こいつはこいつなりに私と向き合おうとしてくれた。私に誠意を見せようとしてくれていた。なにより、結人は私にとって……希望だったから。ちゃんと言いたい。謝りたい。こいつは私のことを「真希さんの妹」とは呼ばなかった。私が震えているとき、手を差し伸べてくれた。いつも対等に接してくれた結人だから私はちゃんと謝りたい。
「……ごめん、私が悪かった」
言いたかった言葉を言った瞬間、自分の肩の荷が下りたような気がしてならなかった。
言葉を口にするということがこんなにも大事なのを知らなかったけど、悪いものじゃなかった。寧ろ、清々しさすらあった。
「立希……」
「……私が最初に揉めるようなことしなきゃ結人が怒ることもなかったから。でも……これだけは言わせて欲しい……」
「怒ってくれてありがとう……」
自分がかなりらしくないことをしているのを自覚していた。
そよや愛音が此処にいればきっと今の私を笑っていたかもしれない。それでも結人は私がこういうことをしても笑わないで受けいてくれるのを知っている。結人はお人好しで馬鹿だけどそういう奴だって私は知っているから。
「……お前の肩に手が触れられようとしたときのこと正直あんまり覚えてねえんだ。多分、棚の方に押されるという予想していたから怒りのあまりにあいつの手を掴んでたんだ」
「……そうなんだ」
咄嗟にあいつの手を掴んでいたのはなんとなく気付いていた。
それでも私のことを助けてくれたのは本当に嬉しかったということは変わらなかった。
「でも、立希が無事で良かったよ」
「…………そう」
結人から目を逸らしながらも少し恥ずかしくなっている自分がいると感じながらも結人にそう言われていることが悪い気分じゃなかった。誰かに助けられるということが悪いことじゃないと感じるのは私としては複雑な感情だったけど、少なくとも今なら言えることがある。私はやっぱり一人じゃ無理だということを……。そう言えば、結人が前にこんなことを言っていたような……。

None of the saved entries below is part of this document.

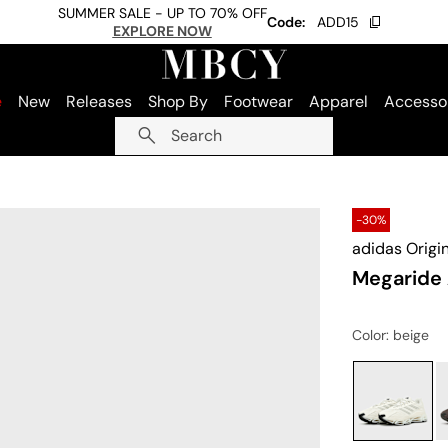
SUMMER SALE - UP TO 70% OFF
Code:
ADD15
EXPLORE NOW
e
New
Releases
Shop By
Footwear
Apparel
Accesso
Search
-30%
adidas Origi
Megaride
Color
: beige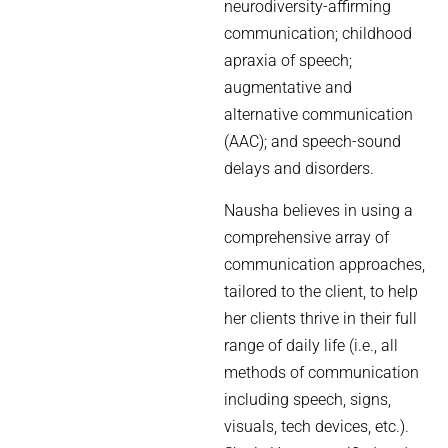
neurodiversity-affirming
communication; childhood
apraxia of speech;
augmentative and
alternative communication
(AAC); and speech-sound
delays and disorders.
Nausha believes in using a
comprehensive array of
communication approaches,
tailored to the client, to help
her clients thrive in their full
range of daily life (i.e., all
methods of communication
including speech, signs,
visuals, tech devices, etc.).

『別に頑張らなくてもいいとは言ってない。ただ、お前はお前のペースで頑張ればいいんじゃないのかって思ったんだ』
あのとき、私はそれでも自分のペースで頑張っているだけじゃ無理だと感じていた。自分のペースで人の数倍頑張ればいい、焦らなくていいって……。複雑だったけど嬉しかった。でも、愛音の奴がこう言っていた。
『でもさ、頑張っていれば必ず見てくれる人達がいる訳じゃん?』
あいつにあんなことを言われるなんて全く想像していなかったけどあいつの言っていることは正しかった。間違ってなかった。本当に癪だったけど……。
「だからお前が謝る必要なんてねえよ。さっきも言ったけど、いきなり手伝ってくれって言って誘ってこうさせちまったのは俺の責任だからな……。それと……」
「あんまり一人で背負いすぎんなよ」
こういうところだと思う。
結人のズルいところは……。最近の結人はかなり荒っぽい言動が増えて来たけどそれでも今でもあいつはその内に優しさが秘めている。そういうものがあるからこそ私は結人のことを許せないという感情は今でもあるけど、こいつのことが……本当に嫌いじゃないとも言えてしまう。
寧ろ、私にとってこいつは……星乃結人は……。
希望でもあるから……。
「……また来たんだ」
「ああ、来たよ……コーヒーとサンドイッチな」
羽沢珈琲店……。
結人の言葉と羽沢先輩の言葉を胸に秘めた私は自分の出来ることだけを考えるのと背負い過ぎないことを考えていた。難しかったけど二人に言われた言葉は悪いものじゃなかったらその二つを大事にしようとしていた。
「……ブラック好きなの?」
「ん?ああ、集中するのには丁度いいしシュガーとか入れるとちょっとカロリーが気になるしな」
「確かにそうかも……。私も作曲してるときゼリー飲料とかコーヒーとかよく飲むから分かるかも……。コーヒーとサンドイッチ一つずつ」
そう復唱しながらも私は注文用紙を持って歩き出そうとしたとき、結人に呼び止められる。
「今の感じでいいから頑張れよ立希」
接客のことを言いたかったんだと思う。
結人は笑みを浮かべながらもそう言ってくれていた。背中を押してくれている。やっぱり私の中であいつという人間は希望であるのには変わらなかった。ただそれをあいつの目の前で実感させるのは恥ずかしいから……。
「余計なお節介しなくていいから……」
今はこの思いを胸に秘めておきたい……。
あいつが私にとって大切だということも……。